Your assignment:
Would you copy out the following entries exactly, without any of the pictures?

Extracted records:
┌──

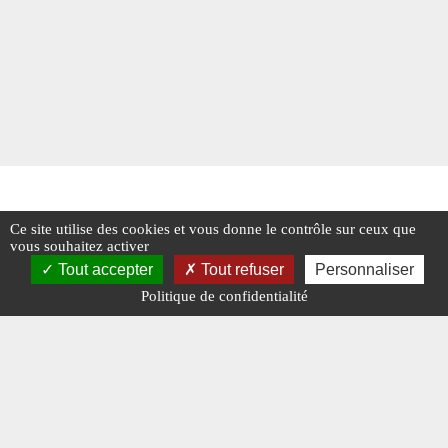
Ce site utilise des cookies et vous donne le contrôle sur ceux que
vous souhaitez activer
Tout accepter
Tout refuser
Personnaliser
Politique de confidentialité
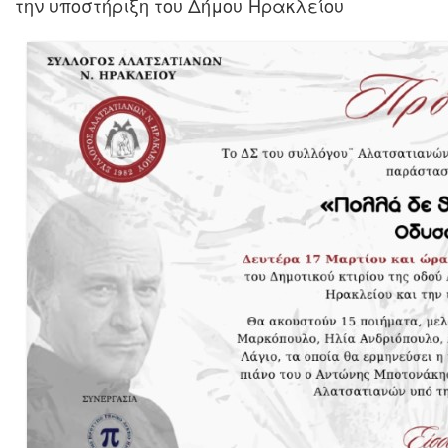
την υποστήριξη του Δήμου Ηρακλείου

└──

Task answer:
Ce site utilise des cookies et vous donne le contrôle sur ceux que
vous souhaitez activer
Tout accepter
Tout refuser
Personnaliser
Politique de confidentialité
την υποστήριξη του Δήμου Ηρακλείου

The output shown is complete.